Hillside’s playground is a popular place for basketball players, Tai Chi enthusiasts and families who want a bit of open space for a picnic or to play jungle gym with their children on holidays.
But despite all these uses, Hillside has its share of problems. Years of neglect has left broken windows, peeling paint and a leaky roof, and although parts of the school have been retrofitted, a complete renovation is estimated to cost millions.
“There’s been no classes there for a long time so we haven’t treated it the same way where our kids are,” said the district’s Facilities Director Lew Jones. “We haven’t done much maintenance work, but we have done some work. The building needs a lot of work.”
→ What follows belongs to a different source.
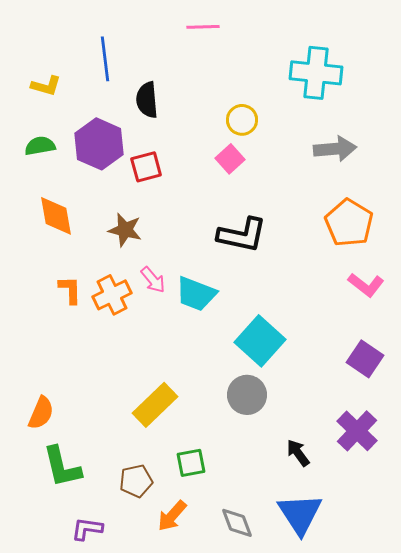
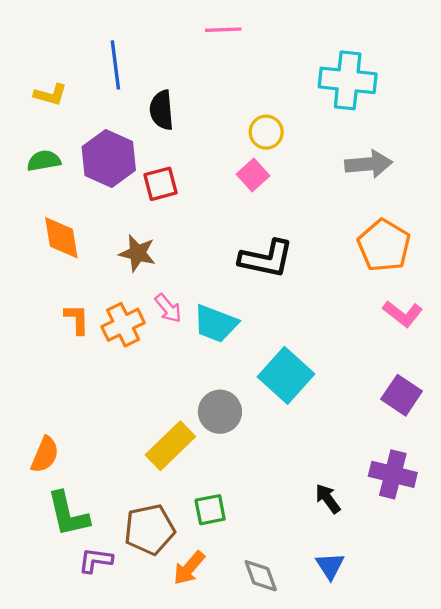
gray circle: (247, 395) -> (220, 412), moved
purple cross: (357, 431) -> (393, 474), turned -30
brown pentagon: (136, 481) -> (149, 529), size x1.4
blue triangle: (300, 514) -> (330, 566), size x0.6
purple L-shape: (87, 529) -> (96, 560), moved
Despite its shortcomings, many consider Hillside as the neighborhood jewel, and when an effort between a group of Hillside residents and the City of Berkeley to buy the property through the Naylor Act—which allows public entities to buy a property for a quarter of its market price—fell through, three of the tenants in the building decided they to try to buy the building themselves.
Elizabeth Shaughnessy, who started the Berkeley Chess School in 1982 as an after-school program, said tenants were eager to form a foundation to save the building.
“The location is great,” Shaughnessy said. “Friday evenings we hold seven different levels of classes in seven different classrooms. Where else will we get that kind of space?”
A former Irish Women’s Chess Champion and architect, Shaugnessy underscored the importance of bringing the building back to its original glory.
“We know it will take millions, but we are willing to take on a big project,” she said. “We’d like to start fixing it up so that it’s properly rentable. It’s hard to get people to rent if the electricity goes out every time you plug in the heater.”
Shaugnessy, who was recently awarded $5000 through the Bank of America Charitable Foundation’s Neighborhood Excellence Initiative, will use the grant toward the chess school.
The school district, which rents space at Hillside for $5 per square feet, has an agreement with tenants to not increase the rent for a year, but all leases are technically on a month-to-month basis, Jones said.
“This is our home,” said Ken Jaffe, executive director of International Child Resources. “We have been here for more than 10 years. We will do everything in our power to develop an agreement with the Berkeley Unified School District that will help us to keep serving children and families in Berkeley.”
Shaughnessy, Jaffe and Diotima are not alone. The Hillside Association, a neighborhood group fighting to preserve the HIllside playground, also wants the property preserved.
“The property influences the neighborhood,” said Peter Lydon, secretary of the Hillside Association. “A lot of the neighbors would like to see it preserved. We want the open space—we have a new generation of kids coming in, and Berkeley in general doesn’t have a lot of open space.”
Although the school district has assessed the market rate for Hillside, Jones said that information is not public yet. The board said at their last meeting that they would consider long-term leases with an option to sell, but would like to consult with the community before deciding their next step.
“I want to make it clear that we are not asking for any kind of free lunch at all,” Jaffe said. “In fact, if we decide to go for a lease-purchase opportunity, then that will provide additional funding to the school district.”